🤖 AI Summary
RoPE introduces distance-dependent intrinsic bias in attention scores, degrading long-context modeling capability; existing extension methods typically rely on post-pretraining rescaling or hyperparameter tuning. This paper theoretically characterizes this bias mechanism for the first time and proposes Trainable Phase Attention (TAPA): a lightweight, learnable phase function embedded directly into attention computation to enable dynamic position awareness. TAPA requires neither full retraining nor manual hyperparameter adjustment, naturally extrapolating to unseen sequence lengths—enabling zero-shot context extension and efficient fine-tuning. Empirical evaluation across multiple long-context benchmarks demonstrates that TAPA significantly reduces perplexity and consistently outperforms RoPE and its major variants.
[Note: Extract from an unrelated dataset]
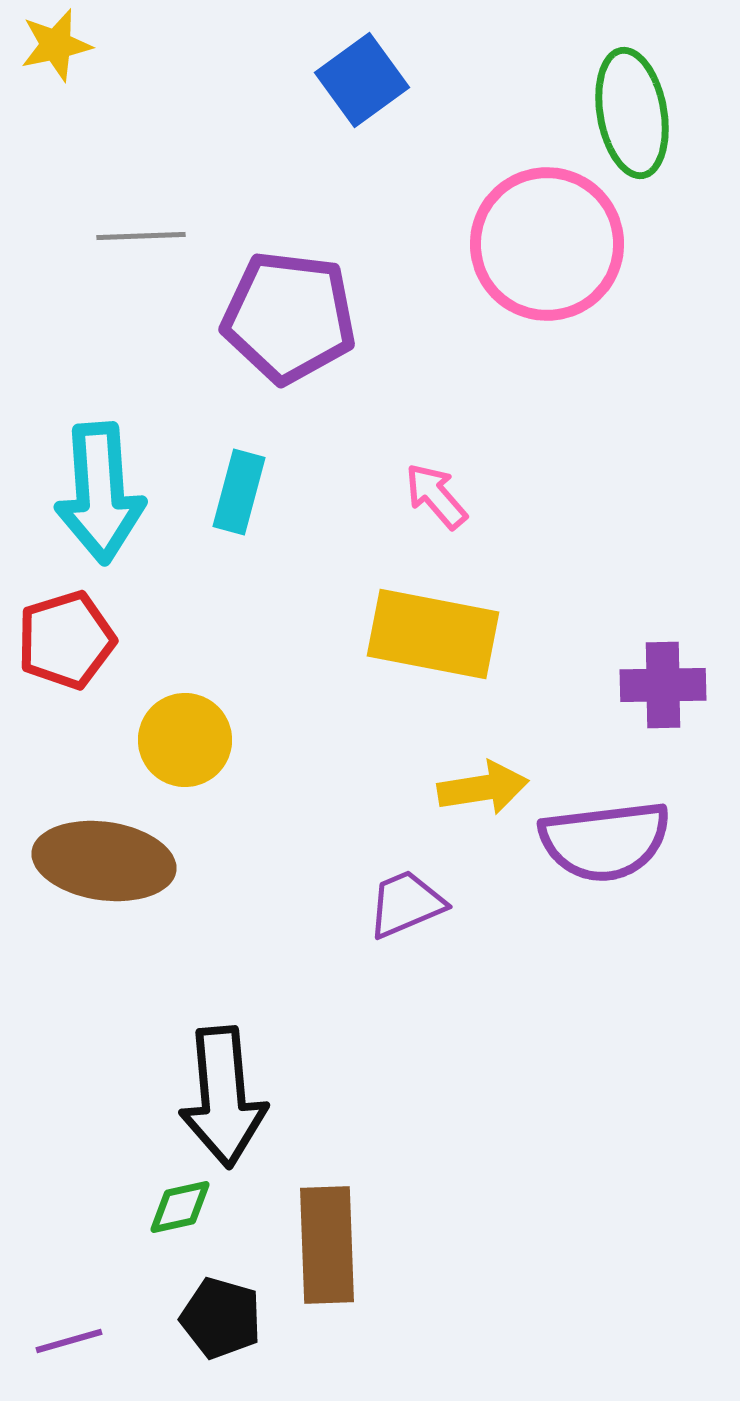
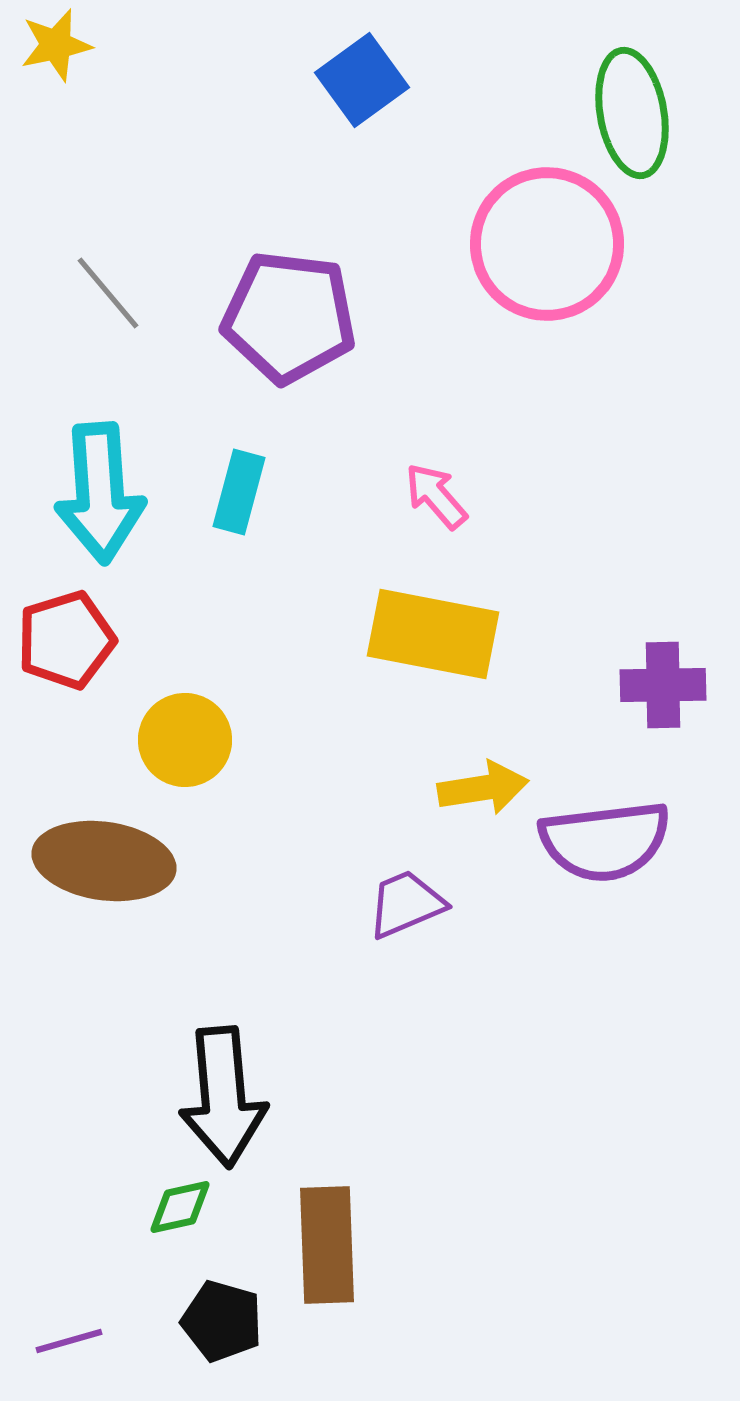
gray line: moved 33 px left, 57 px down; rotated 52 degrees clockwise
black pentagon: moved 1 px right, 3 px down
Results validate TAPA’s effectiveness and generalizability in both context-length extension and length extrapolation scenarios.
📝 Abstract
We prove under practical assumptions that Rotary Positional Embedding (RoPE) introduces an intrinsic distance-dependent bias in attention scores that limits RoPE's ability to model long-context. RoPE extension methods may alleviate this issue, but they typically require post-hoc adjustments after pretraining, such as rescaling or hyperparameters retuning. This paper introduces Token-Aware Phase Attention (TAPA), a new positional encoding method that incorporates a learnable phase function into the attention mechanism. TAPA preserves token interactions over long range, extends to longer contexts with direct and light fine-tuning, extrapolates to unseen lengths, and attains significantly lower perplexity on long-context than RoPE families.